BT Sync using up a lot of CPU and RAM after update

  • I updated everything on my OMV 2.x install over the weekend. Ever since then, btsync has been using up a large % of the CPU power. It uses anywhere from 30% to 70% when I check the Diagnostic -> System Info -> Processes tab. The other process that also shows high usage is mount.ntfs. It's been like that for about 3 days now. I've restarted OMV a couple of times, but the issue hasn't gone away. I've turned of BT Sync for now since it's slowing down my load times when streaming and I don't want it to wear out my drive. My CPU usage is now about 1% with an occasional jump to 30% and memory usage has gone down from about 50% to 26% (out of 996.26 MiB). I don't know what else I can do to gather more information to troubleshoot this issue. This was working fine before the update.

  • There's no other good replacement. Syncthing has also been reported to use a lot of CPU power as well, so I don't really want to use that. BT Sync was working perfectly fine. Should have backed-up the OS. I'll have to reinstall the original version of OMV I downloaded just to get this to work. I need it to sync my work projects across a few machines.

  • I resolved the issue, documenting here in case someone finds this useful.


    1. I connected to OMV via SSH and ran the lsblk command. lsblk will list all the partitions. The ones we are interested in are the ones that btsync uses.

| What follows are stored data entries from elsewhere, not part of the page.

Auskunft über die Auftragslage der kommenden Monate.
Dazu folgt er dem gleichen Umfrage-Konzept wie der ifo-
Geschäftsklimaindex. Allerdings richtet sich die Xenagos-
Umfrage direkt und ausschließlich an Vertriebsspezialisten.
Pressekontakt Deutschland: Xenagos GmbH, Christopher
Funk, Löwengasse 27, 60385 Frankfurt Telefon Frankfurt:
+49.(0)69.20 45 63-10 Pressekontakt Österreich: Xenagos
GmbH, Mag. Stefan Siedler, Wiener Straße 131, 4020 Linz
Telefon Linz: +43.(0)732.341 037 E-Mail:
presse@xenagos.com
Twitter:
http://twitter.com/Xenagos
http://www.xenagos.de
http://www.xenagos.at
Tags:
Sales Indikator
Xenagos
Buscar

    2. I then ran lsof <path to media bt sync uses>. Example, lsof /media/B20AA9E80AB9AA2D.
    This showed me the process (btsync) and which files it was accessing. I found that the process was stuck on a large 26GB image file I had.

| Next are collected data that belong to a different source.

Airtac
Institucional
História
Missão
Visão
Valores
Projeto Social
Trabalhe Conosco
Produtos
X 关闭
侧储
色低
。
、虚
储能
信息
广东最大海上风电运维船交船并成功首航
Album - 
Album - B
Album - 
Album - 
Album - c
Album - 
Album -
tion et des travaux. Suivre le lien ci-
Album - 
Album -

    3. I removed the problematic folder from btsync and then re-added it. The high CPU usage continued. However, the bt sync GUI showed that it was indexing the re-added folder so this was fine. I let it run for a few hours and then CPU usage dropped back down to normal.


    You can confirm that bt sync is no longer stuck by periodically re-running the lsof <file path> command and checking that it's not on the same file for too long. Of course, you must be a bit patient if the file is really large, but it shouldn't be stuck on any file too long. I indexed 230GB worth of stuff overnight.